7 min de lecture
Une bibliothèque JavaScript d’un ingénieur de Midjourney promet d’accélérer radicalement la mise en page du texte dans le navigateur. 6 800 étoiles GitHub en quelques jours, Hacker News en pleine effervescence, et sur X, on débat pour savoir si CSS touche à sa fin. Les démos semblent magiques.
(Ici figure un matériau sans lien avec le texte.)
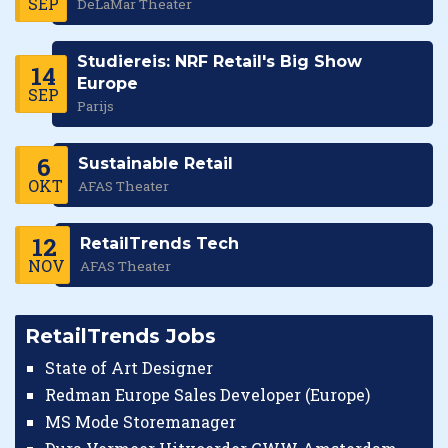
SEP
DeLaMar Theater
Studiereis: NRF Retail's Big Show
14
Europe
SEP
Parijs
6
Sustainable Retail
OKT
AFAS Theater
12
RetailTrends Tech
NOV
AFAS Theater
RetailTrends Jobs
State of Art Designer
Redman Europe Sales Developer (Europe)
MS Mode Storemanager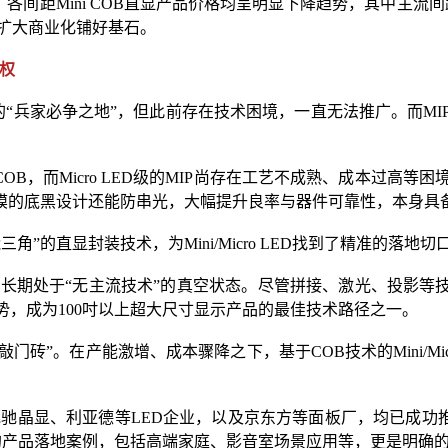
间距Mini COB直显产品价格均呈明显下降趋势，其中主流间距P1
为扩大商业化铺好基石。
语权
显示行业的“兵家必争之地”，但此前存在技术困境，一直无法推广。而
于COB，而Micro LED级的MIP尚存在工艺不成熟、成本过
黑设计还能防串光，大幅提升良率与器件可靠性，本身具备成为Mi
”的直显封装技术，为Mini/Micro LED找到了精准的落地切
域，长期处于“无主流技术”的真空状态。尽管拼接、激光、投影
势，成为100吋以上超大尺寸显示产品的最佳技术路径之一。
门砖”。在产能激增、成本骤降之下，基于COB技术的Mini/Mi
。
驰晶显、利亚德等LED企业，以及京东方等面板厂，均已成功推出M
传来的产品落地案例，包括高端家庭、影音室场景应用等，更是明确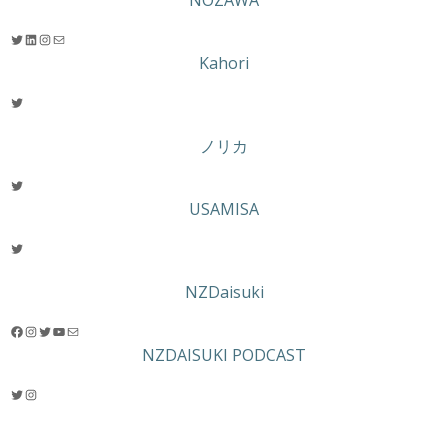
Twitter
LinkedIn
Instagram
メール
Kahori
Twitter
ノリカ
Twitter
USAMISA
Twitter
NZDaisuki
Facebook
Instagram
Twitter
YouTube
メール
NZDAISUKI PODCAST
Twitter
Instagram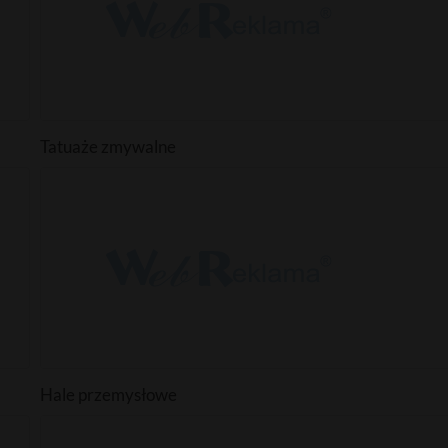
Tatuaże zmywalne
Hale przemysłowe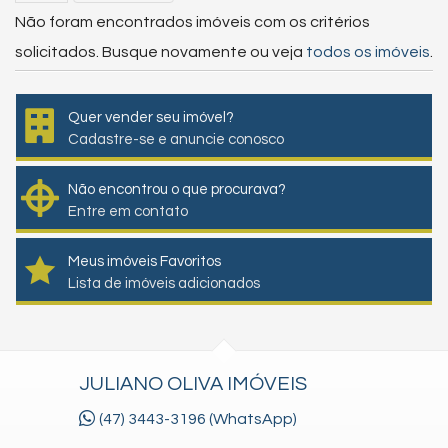
Não foram encontrados imóveis com os critérios
solicitados. Busque novamente ou veja
todos os imóveis
.
Quer vender seu imóvel?
Cadastre-se e anuncie conosco
Não encontrou o que procurava?
Entre em contato
Meus imóveis Favoritos
Lista de imóveis adicionados
JULIANO OLIVA IMÓVEIS
(47) 3443-3196 (WhatsApp)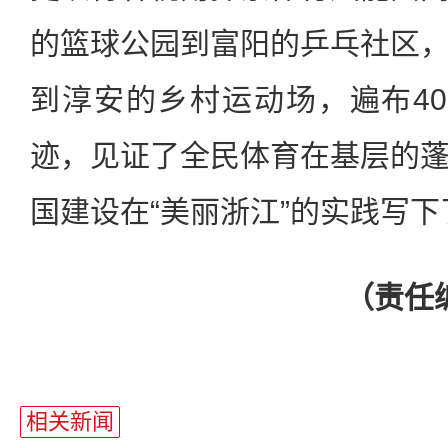
的篮球公园到富阳的乒乓社区
到淳安的乡村运动场，遍布4
迹，见证了全民体育在基层的
国建设在“美丽浙江”的实践写
（责任
相关新闻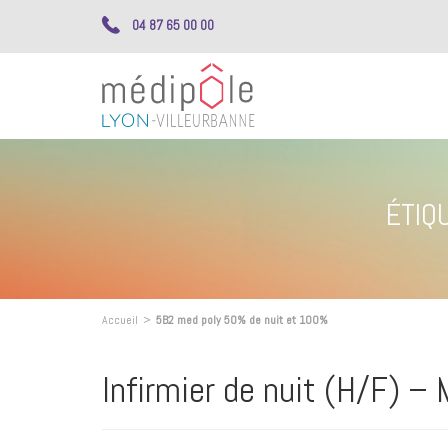
04 87 65 00 00
ÉTIQ
Accueil
>
5B2 med poly 50% de nuit et 100%
Infirmier de nuit (H/F) –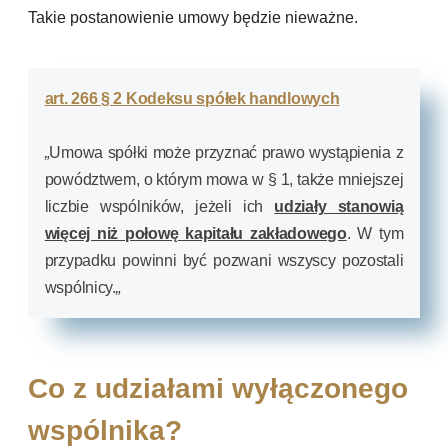
Takie postanowienie umowy będzie nieważne.
art. 266 § 2 Kodeksu spółek handlowych
„
Umowa spółki może przyznać prawo wystąpienia z
powództwem, o którym mowa w § 1, także mniejszej
liczbie wspólników, jeżeli ich
udziały stanowią
więcej niż połowę kapitału zakładowego
. W tym
przypadku powinni być pozwani wszyscy pozostali
wspólnicy.
„
Co z udziałami wyłączonego
wspólnika?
Mais à y regarder de plus près, on découvre une histoire d’héritages encombrants des navigateurs, de hacks géniaux et de l’éternelle question : quand une abstraction est-elle la solution – et quand devient-elle le problème ?
L’essentiel en bref
- Quoi : Pretext est une bibliothèque JavaScript sous licence MIT qui calcule la mise en page du texte dans le navigateur sans reflows du DOM – selon son développeur, environ 500 fois plus vite qu’une mise en page basée sur le DOM (une comparaison qu’il qualifie lui-même d’« injuste“)
- Qui : Cheng Lou, ingénieur chez Midjourney et contributeur à React, créateur de react-motion (plus de 21 700 étoiles)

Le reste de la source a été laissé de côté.